Gadget blogs continue to ferret out information on forthcoming devices based on Google's Android smartphone.
The latest find is another list of specifications of the Android 2.1-based HTC Incredible smartphone, which Verizon Wireless is reportedly preparing to offer to consumers later this month.
When eWEEK showed Verizon documentation of the Incredible and asked when it will come to market, a spokesperson for the company told eWEEK:
"Looks like a great Android device. Everyone will want one. No comment."
Verizon would do well to upgrade its smartphone portfolio. Verizon's Motorola Droid and HTC Droid Eris are getting a little long in the tooth for the No. 1 U.S. wireless operator, whose last big piece of Android-related news was the Droid's upgrade to Android 2.1 March 30.
The carrier hasn't yet secured the right to sell Apple's iPhone, so why not sell Android devices with software that approximates some of the iPhone's functionality? Android 2.1 enables pinch-to-zoom multitouch and multitasking, among other newfangled features.
Moreover, why not pump out the device two full months before the release of the iPhone 4.0, expected for June 22?

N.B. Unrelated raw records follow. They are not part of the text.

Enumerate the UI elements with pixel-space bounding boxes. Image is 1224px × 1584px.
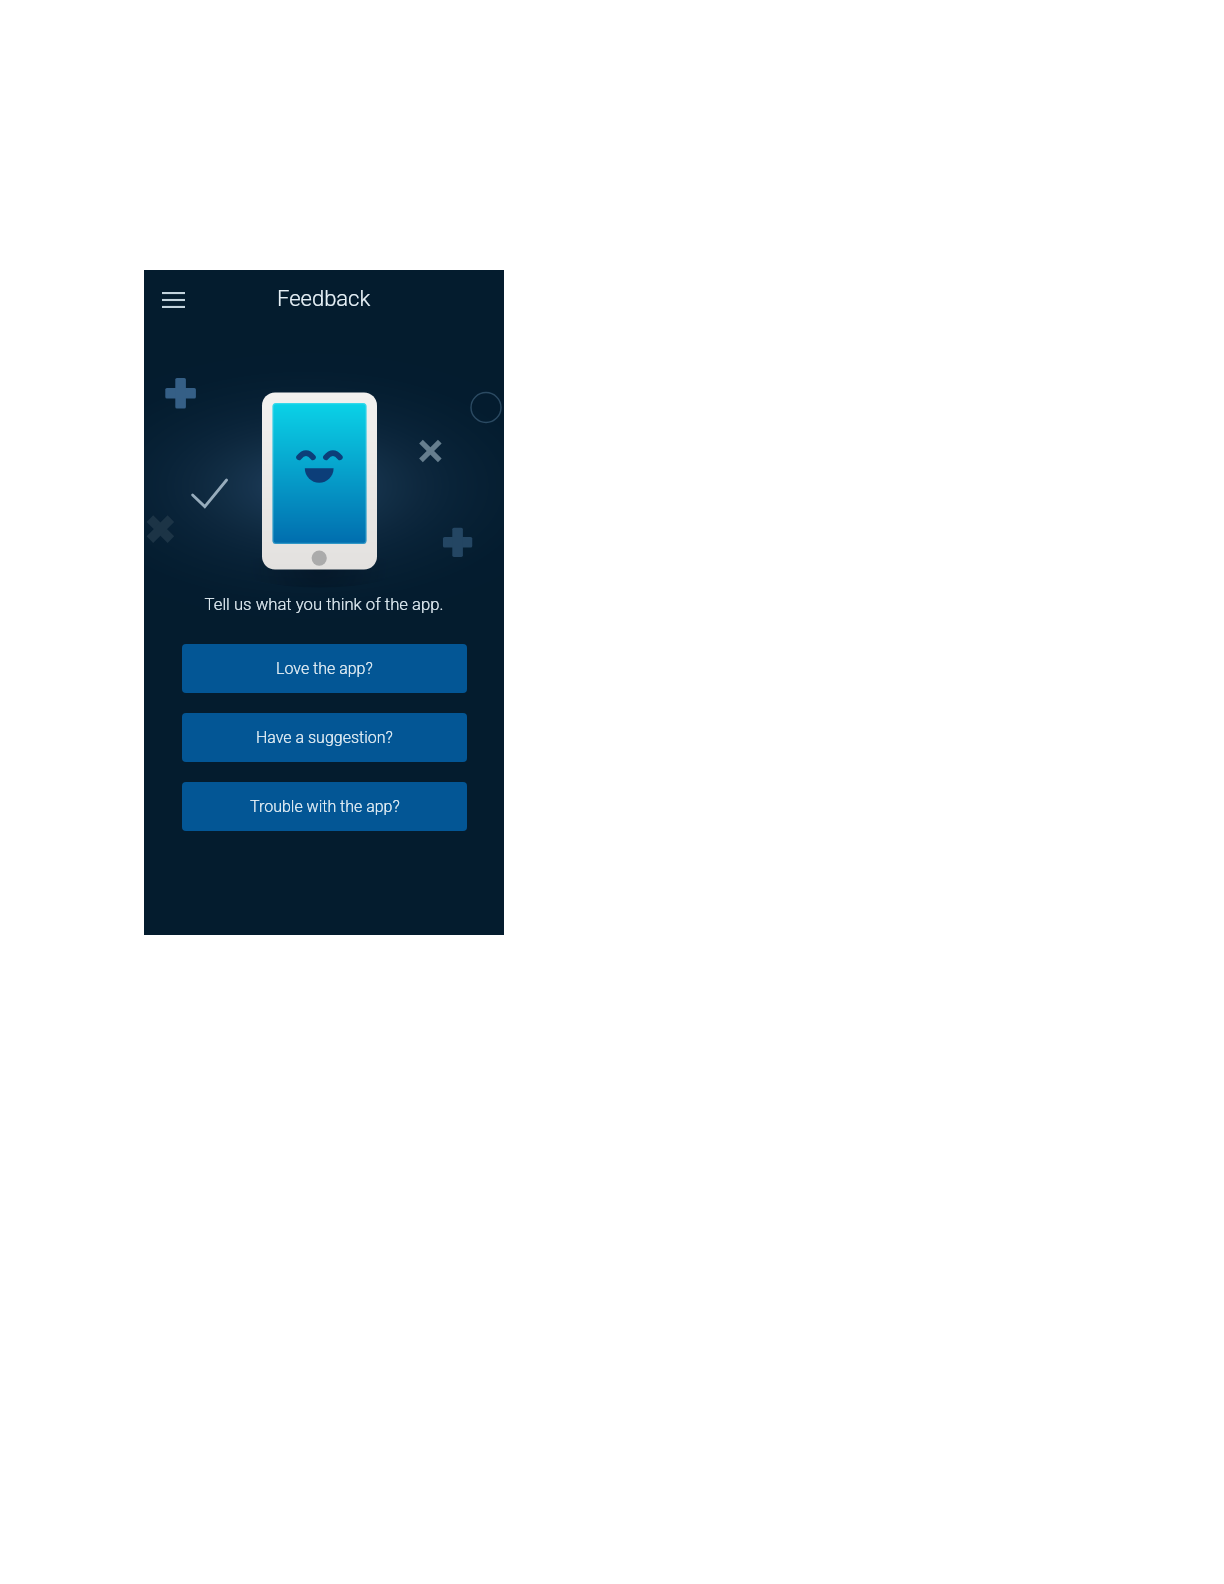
staticText: Feedback	[277, 286, 371, 312]
button[interactable]: Have a suggestion?	[182, 713, 467, 762]
staticText: Trouble with the app?	[250, 797, 400, 816]
staticText: Tell us what you think of the app.	[144, 595, 504, 615]
button[interactable]: Love the app?	[182, 644, 467, 693]
button[interactable]: Menu	[150, 275, 194, 319]
staticText: Have a suggestion?	[256, 728, 393, 747]
staticText: Love the app?	[276, 659, 373, 678]
button[interactable]: Trouble with the app?	[182, 782, 467, 831]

In other words, if you can't join Apple, beat them to market. Certainly there is some advantage to pre-empting Apple's widely anticipated device, giving consumers in the market for a new smartphone some pause to think over their options for a high-end device.
To wit, the document from BGR shows the Incredible packs the 1GHz Snapdragon processor from Qualcomm that powers the Google Nexus One.
The black device sports a 480-by-800-pixel, 3.7-inch WVGA AMOLED display. The smartphone will offer an 8-megapixel camera with auto-focus and dual LED flash to go with 8GB of internal memory and a fat 32GB of swappable microSD storage.
The smartphone also employs the full Google experience, meaning it is preintegrated with Google Search, YouTube, Google Latitude, Google Maps with Navigation turn-by-turn GPS, Google Gmail, Google Calendar and Talk. Push e-mail support for Gmail and Microsoft Exchange is included, along with 312 minutes of talk time.
Meanwhile, phone maker HTC is reportedly weighing whether or not to write its own smartphone operating system to pair with the popular gadgets it makes. HTC CFO told Bloomberg the company continues to mull this move, which would require years of work.
There is also conjecture that HTC could buy the embattled Palm, which would instantly give the phone maker some software technology.